In recent weeks, progressives have called on Justice Stephen Breyer to retire from the Supreme Court in order to give Joe Biden a shot at appointing a younger liberal judge. But on Wednesday, the 82-year-old responded to the speculation by telling CNN that he has no imminent retirement plans and is still enjoying his time on the bench. When asked whether he has decided to step down, Breyer simply replied, “No,” and outlined the two factors at play when he does decide to call it quits. “Primarily, of course, health,” he said. “Second, the court.” Breyer, who was nominated by Bill Clinton in 1994, also acknowledged the “satisfaction” he has felt since becoming the most senior justice on the left in the wake of Ruth Bader Ginsburg’s death last year. “[It] has made a difference to me,” Breyer remarked. “It is not a fight. It is not sarcasm. It is deliberation.”
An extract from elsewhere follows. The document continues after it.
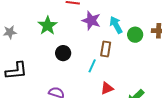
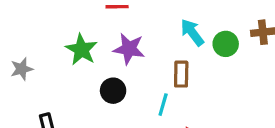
purple star: (91, 21) -> (129, 49), moved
Progressives and Democrats understandably fear an outcome similar to Ginsburg’s passing, whereby Mitch McConnell, with narrow Republican control of the Senate and Donald Trump still in the White House, jammed through a conservative replacement to the 87-year-old liberal icon. The appointment of Amy Coney Barrett was Trump’s third pick during his term, giving conservatives a 6–3 majority on the Supreme Court that has led to devastating rulings on issues like voting rights. Now time is of the essence, as Democrats could lose their razor-thin Senate majority in 2022, with the White House on the line in 2024.
Democratic Rep. Mondaire Jones pushed for Breyer to step aside in April, saying, “There is no question that Justice Breyer, for whom I have great respect, should retire at the end of this term. My goodness, have we not learned our lesson?” In a CNN interview last month, Rep. Alexandria Ocasio-Cortez said that she “would probably lean towards yes” when asked if she believes that Breyer should hang it up. “I would give more thought to it, but I’m inclined to say yes,” she added.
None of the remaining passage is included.